Widow sues Durham over Silver Alert response
A lawsuit filed by the widow of an elderly Hillsborough man alleges that if Durham police had more quickly issued a Silver Alert, it might have saved her husband's life.Posted — Updated
Jasper Villines, 73, was walking east in the westbound lane of N.C. Highway 98 around 12:45 a.m. April 20, 2008, when a car hit and killed him at the intersection with Sherron Road, authorities said. His vehicle was found a short distance away.

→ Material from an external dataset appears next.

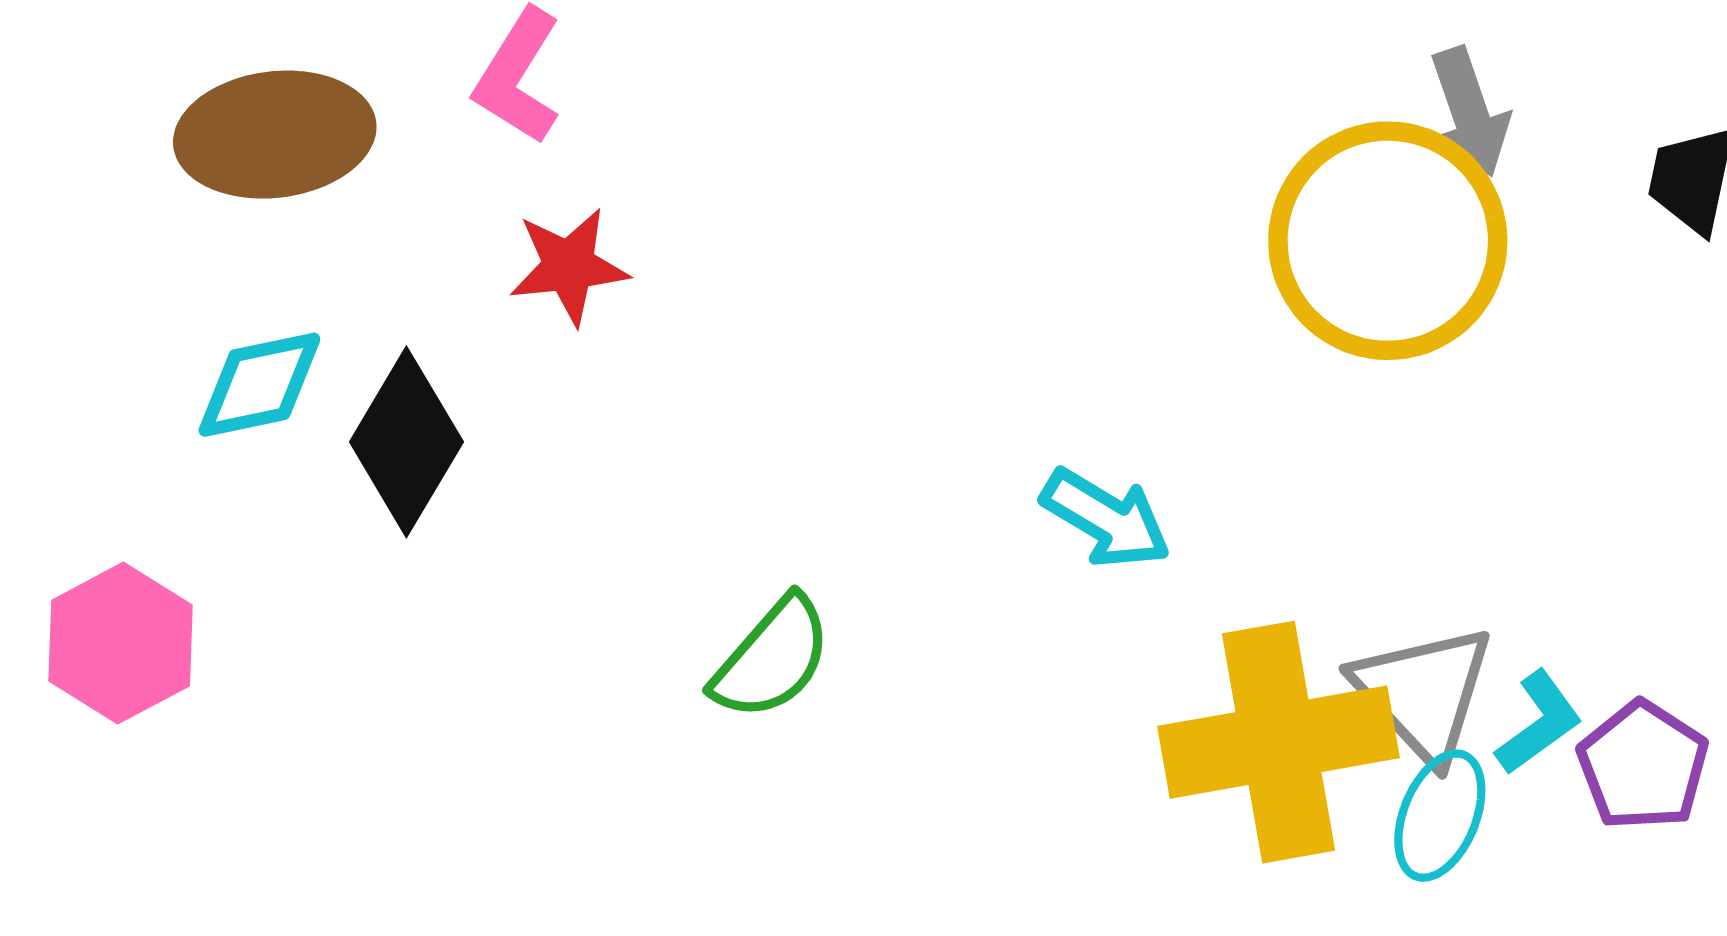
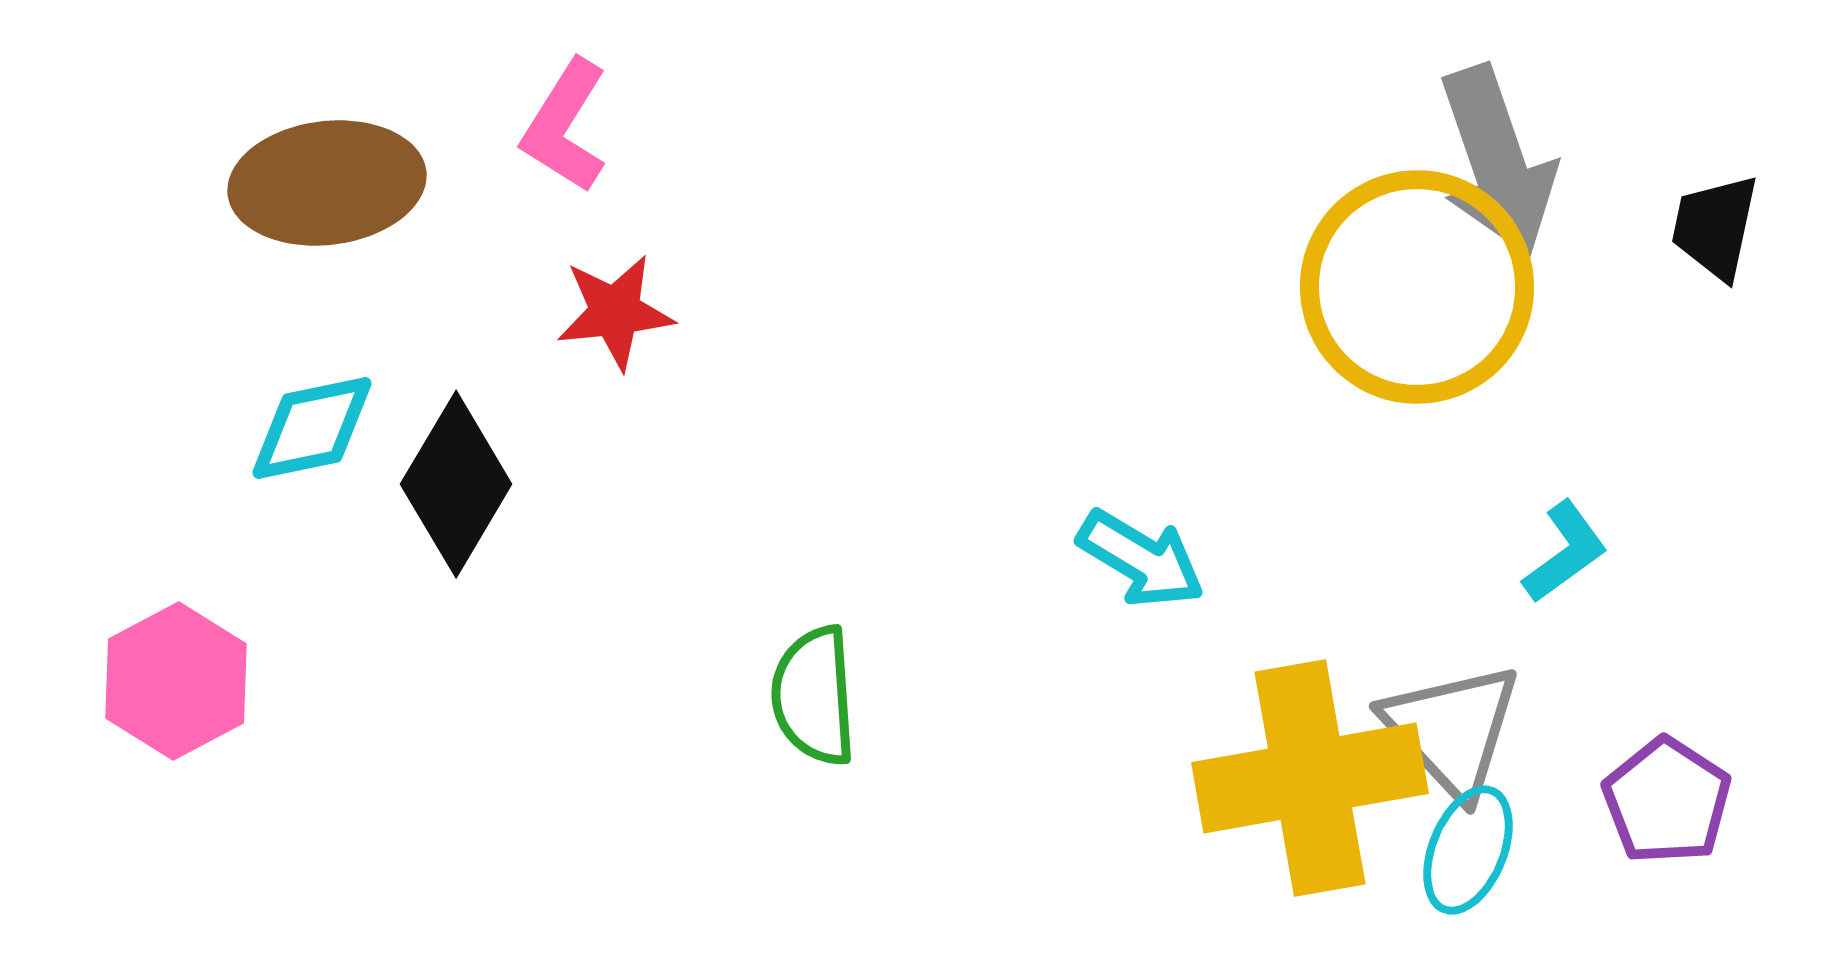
gray arrow: (1469, 112) -> (1497, 161), size x1.5
green semicircle: (772, 658) -> (814, 696), turned 135
cyan L-shape: (1539, 723) -> (1565, 552), moved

Villines' wife and daughter said they asked Durham police to put out an alert for him, but their requests were ignored at first.
Family members said they were told that Villines was not old enough for a Silver Alert.
The state's Silver Alert program is designed to more quickly locate adults with mental impairments like Alzheimer's disease. Bulletins are issued to law enforcement agencies and media statewide. Alerts have been issued for people much younger than Villines.
Villines was helping his wife return a rental car to Raleigh-Durham International Airport at about 6 p.m., the day before he died, when he took a wrong turn off the Durham Freeway and became lost, relatives said. He had recently been diagnosed with dementia, they said.
A state Highway Patrol trooper told the family that he stopped Villines at about 10:30 p.m. because he was driving erratically, but he let him go because there was no alert for law enforcement to be on the lookout for him.
That occurred about 30 minutes before the family called 911 to report him missing. Villines was killed early the next morning.
According to a timeline of events prepared by the department, officers were attempting to process the various forms needed to enter Villines into NCIC when a network outage occurred.
The outage, around midnight, occurred at Durham Police Headquarters and the Durham 911 Center, which affects access to the dispatch computer, the Internet and DCI, where NCIC information is entered into the system.